== Dataset ==
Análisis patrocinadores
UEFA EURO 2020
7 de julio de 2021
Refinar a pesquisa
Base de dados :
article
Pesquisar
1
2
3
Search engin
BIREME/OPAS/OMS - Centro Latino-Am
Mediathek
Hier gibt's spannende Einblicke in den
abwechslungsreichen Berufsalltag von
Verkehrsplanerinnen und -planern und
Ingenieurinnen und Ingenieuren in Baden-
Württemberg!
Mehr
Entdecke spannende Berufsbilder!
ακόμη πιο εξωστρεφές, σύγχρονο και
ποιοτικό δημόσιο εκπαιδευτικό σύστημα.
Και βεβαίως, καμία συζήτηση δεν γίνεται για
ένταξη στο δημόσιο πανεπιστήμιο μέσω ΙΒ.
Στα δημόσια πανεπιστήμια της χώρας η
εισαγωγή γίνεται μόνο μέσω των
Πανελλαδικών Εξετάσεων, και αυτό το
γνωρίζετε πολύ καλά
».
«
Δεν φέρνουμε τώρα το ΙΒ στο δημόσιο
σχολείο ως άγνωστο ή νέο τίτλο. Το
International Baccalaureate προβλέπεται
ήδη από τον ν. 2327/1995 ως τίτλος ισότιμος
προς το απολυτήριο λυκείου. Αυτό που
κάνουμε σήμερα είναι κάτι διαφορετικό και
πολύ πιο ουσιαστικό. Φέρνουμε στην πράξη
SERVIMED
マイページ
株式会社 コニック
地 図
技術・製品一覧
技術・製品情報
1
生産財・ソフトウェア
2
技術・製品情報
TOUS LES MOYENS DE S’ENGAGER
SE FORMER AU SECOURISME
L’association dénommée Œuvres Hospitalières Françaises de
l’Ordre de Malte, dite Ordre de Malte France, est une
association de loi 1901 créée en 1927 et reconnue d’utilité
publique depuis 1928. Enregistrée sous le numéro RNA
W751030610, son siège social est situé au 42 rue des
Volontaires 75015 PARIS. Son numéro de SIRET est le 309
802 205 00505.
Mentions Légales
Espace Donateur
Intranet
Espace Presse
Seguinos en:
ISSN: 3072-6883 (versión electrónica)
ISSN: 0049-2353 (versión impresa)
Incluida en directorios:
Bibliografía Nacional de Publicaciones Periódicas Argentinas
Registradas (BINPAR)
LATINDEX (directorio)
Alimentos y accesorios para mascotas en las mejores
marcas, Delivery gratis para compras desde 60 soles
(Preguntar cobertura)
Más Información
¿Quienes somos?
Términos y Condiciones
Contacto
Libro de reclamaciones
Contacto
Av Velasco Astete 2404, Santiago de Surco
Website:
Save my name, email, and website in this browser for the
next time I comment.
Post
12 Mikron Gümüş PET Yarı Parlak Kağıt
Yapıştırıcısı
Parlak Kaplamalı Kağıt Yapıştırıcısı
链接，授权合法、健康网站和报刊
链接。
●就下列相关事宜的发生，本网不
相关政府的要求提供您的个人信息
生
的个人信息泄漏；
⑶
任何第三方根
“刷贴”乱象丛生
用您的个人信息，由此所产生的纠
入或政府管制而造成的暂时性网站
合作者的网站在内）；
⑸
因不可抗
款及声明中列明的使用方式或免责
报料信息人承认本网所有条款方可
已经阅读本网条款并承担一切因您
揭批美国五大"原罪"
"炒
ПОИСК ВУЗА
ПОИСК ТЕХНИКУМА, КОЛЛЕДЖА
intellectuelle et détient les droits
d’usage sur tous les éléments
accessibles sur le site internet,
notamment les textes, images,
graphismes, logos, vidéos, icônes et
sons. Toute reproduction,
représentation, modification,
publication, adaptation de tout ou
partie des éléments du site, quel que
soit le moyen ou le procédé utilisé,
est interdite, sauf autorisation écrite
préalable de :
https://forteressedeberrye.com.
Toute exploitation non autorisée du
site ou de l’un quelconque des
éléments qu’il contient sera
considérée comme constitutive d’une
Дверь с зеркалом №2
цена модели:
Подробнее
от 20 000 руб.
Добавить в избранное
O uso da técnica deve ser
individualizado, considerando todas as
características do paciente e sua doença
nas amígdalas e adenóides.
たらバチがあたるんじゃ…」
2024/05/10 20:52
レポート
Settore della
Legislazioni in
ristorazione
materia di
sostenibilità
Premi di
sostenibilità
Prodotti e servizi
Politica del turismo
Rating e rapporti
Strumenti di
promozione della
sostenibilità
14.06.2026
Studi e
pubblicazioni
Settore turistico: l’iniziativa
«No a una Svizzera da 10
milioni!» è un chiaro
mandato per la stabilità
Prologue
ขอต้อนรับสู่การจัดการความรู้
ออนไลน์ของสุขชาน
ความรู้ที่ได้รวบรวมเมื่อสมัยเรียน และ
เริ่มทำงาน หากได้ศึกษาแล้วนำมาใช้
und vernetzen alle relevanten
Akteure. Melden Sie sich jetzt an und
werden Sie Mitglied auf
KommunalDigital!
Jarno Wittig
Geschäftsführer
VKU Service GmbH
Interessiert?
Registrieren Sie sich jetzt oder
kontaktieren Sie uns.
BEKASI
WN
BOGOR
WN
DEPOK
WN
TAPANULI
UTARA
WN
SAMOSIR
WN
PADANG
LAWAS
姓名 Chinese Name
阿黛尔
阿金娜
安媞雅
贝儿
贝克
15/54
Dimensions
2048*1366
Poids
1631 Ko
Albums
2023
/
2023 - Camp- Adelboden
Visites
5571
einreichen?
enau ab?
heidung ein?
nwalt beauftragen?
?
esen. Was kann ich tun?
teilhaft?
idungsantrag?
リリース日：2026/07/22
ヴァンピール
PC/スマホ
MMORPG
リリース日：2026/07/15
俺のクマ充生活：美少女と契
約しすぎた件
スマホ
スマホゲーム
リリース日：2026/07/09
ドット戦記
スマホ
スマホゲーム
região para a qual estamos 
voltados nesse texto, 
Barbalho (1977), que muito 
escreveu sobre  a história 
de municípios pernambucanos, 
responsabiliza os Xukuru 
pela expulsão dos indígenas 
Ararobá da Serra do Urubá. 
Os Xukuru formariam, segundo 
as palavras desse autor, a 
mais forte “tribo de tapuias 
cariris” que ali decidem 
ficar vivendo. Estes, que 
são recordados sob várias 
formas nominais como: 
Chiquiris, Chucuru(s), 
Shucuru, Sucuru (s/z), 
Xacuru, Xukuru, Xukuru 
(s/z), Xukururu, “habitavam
===
**Instructions for the task:**
How many of the lines above include "リリース日"? Only the number should be given.

**Solution for this task:**
3